Over the past two decades, psychologists have found increasing evidence that experiencing the emotion of awe can bring about a shift in perspective that reorients us toward contexts that are much greater than ourselves.
For science educators who wish to help learners understand humans as participants within a variety of vast, interconnected systems, these findings suggest compelling implications about the potential of awe as a pedagogical tool. But as anyone who has been a teacher can tell you, classrooms are complex, messy, and unpredictable places – the exact opposite of a research laboratory. So how do these empirical findings translate into authentic learning environments?
Several years ago, as part of my dissertation research, I spent six weeks embedded in two summer programs for adolescents, both of which were described as including a humanistic framing of the scientific content intended to help students make connections to the “big picture.” I was there to investigate how students engaged with a science learning experience that was designed to facilitate an understanding of their relationship to, and role within, broader natural and societal systems. I also wanted to explore the ways that experiences of awe might help direct students’ attention toward their own role as participants within the vast, complex, and interconnected systems they were studying. In a paper recently published in the Journal of Ethnographic & Qualitative Research, I presented my findings from each site in detail. In what follows, I’d like to briefly summarize the results, and then focus on what they mean for us as science educators and communicators.
Findings from a genetics and biotechnology lab course at “Darby Summer Institute”

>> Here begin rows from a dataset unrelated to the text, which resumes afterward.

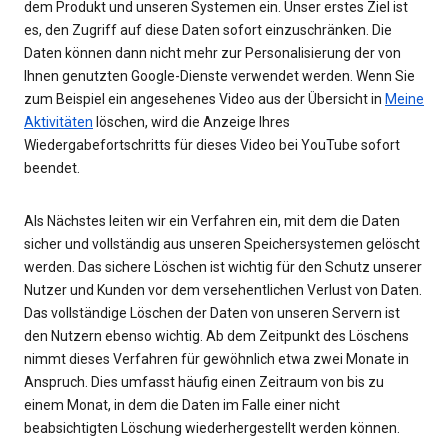
dem Produkt und unseren Systemen ein. Unser erstes Ziel ist
es, den Zugriff auf diese Daten sofort einzuschränken. Die
Daten können dann nicht mehr zur Personalisierung der von
Ihnen genutzten Google-Dienste verwendet werden. Wenn Sie
zum Beispiel ein angesehenes Video aus der Übersicht in
Meine
Aktivitäten
löschen, wird die Anzeige Ihres
Wiedergabefortschritts für dieses Video bei YouTube sofort
beendet.
Als Nächstes leiten wir ein Verfahren ein, mit dem die Daten
sicher und vollständig aus unseren Speichersystemen gelöscht
werden. Das sichere Löschen ist wichtig für den Schutz unserer
Nutzer und Kunden vor dem versehentlichen Verlust von Daten.
Das vollständige Löschen der Daten von unseren Servern ist
den Nutzern ebenso wichtig. Ab dem Zeitpunkt des Löschens
nimmt dieses Verfahren für gewöhnlich etwa zwei Monate in
Anspruch. Dies umfasst häufig einen Zeitraum von bis zu
einem Monat, in dem die Daten im Falle einer nicht
beabsichtigten Löschung wiederhergestellt werden können.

Both of my research sites were residential summer programs set on college campuses. The first class I observed, a genetics and biotechnology lab course for rising high school juniors, was housed within “Darby Summer Institute” (pseudonyms are used throughout this piece), a multi-year summer program for local low-income high school students. The instructor whose class I observed told me that her priority was to help students “understand the nature of scientific discovery … and to be critical thinkers and informed citizens in society.” At the same time, she saw this program as an opportunity for her students to catch up to their peers in more well-resourced schools. a lot of time was spent helping the students develop practical skills like taking lecture notes and working with lab equipment.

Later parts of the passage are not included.